Note: This is intended to be a pragmatic guide for engineers evaluating codecs. It is not a comprehensive treatment of the subject. The goal is to give readers a solid overview and some practical ideas.
Get Familiar with Psychoacoustics
Psychoacoustics is the study of how humans perceive sound. As you might expect, we humans don’t process sound in a perfect, linear fashion. The physical shape of the ear, the transfer function of the Basilar membrane, and the psychological interpretation of the data all affect how we perceive sound (and by extension, how “good” an audio codec sounds to us).

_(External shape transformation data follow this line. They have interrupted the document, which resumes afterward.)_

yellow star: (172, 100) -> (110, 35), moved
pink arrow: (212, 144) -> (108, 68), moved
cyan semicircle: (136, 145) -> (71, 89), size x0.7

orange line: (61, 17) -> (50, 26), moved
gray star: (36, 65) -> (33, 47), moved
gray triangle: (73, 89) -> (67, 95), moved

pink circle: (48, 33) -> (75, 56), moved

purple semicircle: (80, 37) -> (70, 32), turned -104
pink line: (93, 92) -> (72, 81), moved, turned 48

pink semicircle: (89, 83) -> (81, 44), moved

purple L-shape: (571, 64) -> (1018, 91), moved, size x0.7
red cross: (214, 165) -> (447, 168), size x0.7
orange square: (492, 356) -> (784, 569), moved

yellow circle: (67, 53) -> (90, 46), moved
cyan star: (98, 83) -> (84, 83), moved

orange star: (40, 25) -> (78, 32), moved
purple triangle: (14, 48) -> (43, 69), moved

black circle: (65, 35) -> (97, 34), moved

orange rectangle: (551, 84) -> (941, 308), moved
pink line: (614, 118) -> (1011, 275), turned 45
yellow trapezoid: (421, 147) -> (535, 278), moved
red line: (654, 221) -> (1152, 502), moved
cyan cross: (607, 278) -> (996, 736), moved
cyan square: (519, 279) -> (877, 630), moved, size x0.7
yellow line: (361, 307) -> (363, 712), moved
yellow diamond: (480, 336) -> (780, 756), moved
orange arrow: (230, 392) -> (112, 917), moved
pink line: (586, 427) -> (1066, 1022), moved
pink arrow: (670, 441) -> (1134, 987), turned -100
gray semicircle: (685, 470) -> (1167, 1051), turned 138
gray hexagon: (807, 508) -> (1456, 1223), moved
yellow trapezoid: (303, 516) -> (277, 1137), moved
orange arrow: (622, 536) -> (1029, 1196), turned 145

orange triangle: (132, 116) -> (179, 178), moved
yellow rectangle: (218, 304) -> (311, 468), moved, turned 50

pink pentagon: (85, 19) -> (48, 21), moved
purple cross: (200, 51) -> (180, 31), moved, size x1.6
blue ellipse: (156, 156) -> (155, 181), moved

I highly recommend you start by reading this excerpt from Surround Sound: Psychoacoustics Part 1, by Tomlinson Holman (he created THX for Lucasfilm).
Understand the Codec
Make sure you understand the codec you are testing; not necessarily the implementation, but what tools (i.e. methods) the codec uses for compression. Many codecs have different “profiles”, which describe what subset of available tools are used (e.g. AAC). You should also have some idea how each compression tool works and any short-comings it has. This will help guide you in selecting reference audio samples and knowing what artifacts to listen for.
For an introduction to modern audio compression, read Audio Coding: An Introduction to Data Compression Part 1, and Part 2 (discusses MP3 and AAC). I actually suggest buying the book “Introduction to Data Compression”, by Khalid Sayood.
Understand the API
Make sure you actually read the codec documentation and look at any available code samples. This step has more to do with due-diligence than anything, as I haven’t seen a codec API we couldn’t work with, but you need to do this. This will also help you scope the work required to get a working encoder/decoder for future steps (if your lucky, the sample code can be used).
Choose the Reference Audio Samples
An effective test requires multiple audio samples with different characteristics. There are many types of artifacts a codec can introduce, and your choice of audio samples will dictate how easy they are to detect. It’s also important to pick samples that reflect the actual types of sound the codec to have to deal with. For example, if the final system will primarily be encoding speech, then you should choose more speech-oriented references as opposed to music samples.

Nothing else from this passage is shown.